Postby Hugh Robjohns » Tue Jun 23, 2020 10:49 am

Tim Gillett wrote:I've lost count of the times I've heard interviewee lavalier mics not eqed for their placement on the body, but on the DVD or BluRay there is a credit for "audio mastering".

I'm not sure why you're discussing video disc production in a thread about music mastering... but mastering in general is and always has been a final 'polishing' tool for audio. It typically deals with finished mixes, not individual source channels. There are exceptions, of course, but they are rare and for exceptional reasons.

EQ'ing mics to compensate or correct for their position is quite obviously a source mixing task and is therefore the job of the sound recordist, editor, or dubbing mixer, depending on the scale of the operation -- but most usually and normally it is the dubbing mixer's role.

Audio mastering in the context of a video disc is generally concerned with the intricacies of formatting the mixed audio tracks for the specifics of different disc sound codec formats.

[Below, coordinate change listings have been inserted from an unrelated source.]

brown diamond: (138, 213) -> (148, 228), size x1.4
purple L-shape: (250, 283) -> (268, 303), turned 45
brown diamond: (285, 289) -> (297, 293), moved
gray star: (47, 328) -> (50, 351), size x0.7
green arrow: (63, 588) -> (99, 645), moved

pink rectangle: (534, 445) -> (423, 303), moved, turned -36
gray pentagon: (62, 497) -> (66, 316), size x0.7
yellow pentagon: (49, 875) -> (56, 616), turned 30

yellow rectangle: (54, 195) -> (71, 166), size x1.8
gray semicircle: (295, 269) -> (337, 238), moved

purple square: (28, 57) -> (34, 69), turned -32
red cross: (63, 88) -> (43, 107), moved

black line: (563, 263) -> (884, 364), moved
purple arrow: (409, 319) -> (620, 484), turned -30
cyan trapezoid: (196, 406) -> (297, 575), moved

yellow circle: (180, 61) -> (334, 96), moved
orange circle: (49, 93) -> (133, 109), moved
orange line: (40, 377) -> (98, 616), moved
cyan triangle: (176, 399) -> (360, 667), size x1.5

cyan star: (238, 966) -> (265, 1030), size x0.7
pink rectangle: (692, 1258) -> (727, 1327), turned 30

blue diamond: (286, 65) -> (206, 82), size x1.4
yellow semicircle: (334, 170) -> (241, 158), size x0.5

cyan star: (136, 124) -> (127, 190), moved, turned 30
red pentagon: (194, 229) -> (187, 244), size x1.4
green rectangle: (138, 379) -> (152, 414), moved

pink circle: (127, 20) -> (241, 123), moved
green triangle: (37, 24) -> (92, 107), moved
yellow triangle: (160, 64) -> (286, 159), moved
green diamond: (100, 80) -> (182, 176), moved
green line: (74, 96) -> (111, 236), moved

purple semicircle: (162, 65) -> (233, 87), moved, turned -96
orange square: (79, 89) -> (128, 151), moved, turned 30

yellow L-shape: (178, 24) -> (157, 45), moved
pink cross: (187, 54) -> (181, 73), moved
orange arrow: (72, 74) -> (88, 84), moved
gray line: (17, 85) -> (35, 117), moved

In the case of the TIOBE film, that's a 'restoration job'. I never judge sound quality from YT clips as there are too many unknowns, and I'm not familiar with the original film sound track so have no base reference either. I can see why you might think the 'cleanup' is heavy-handed, but I wouldn't be so quick to sneer at the work of others without knowing the background ... Most likely, the production company demanded a soundtrack as quiet and clean as a modern film, and the restorer had to deliver what was asked for.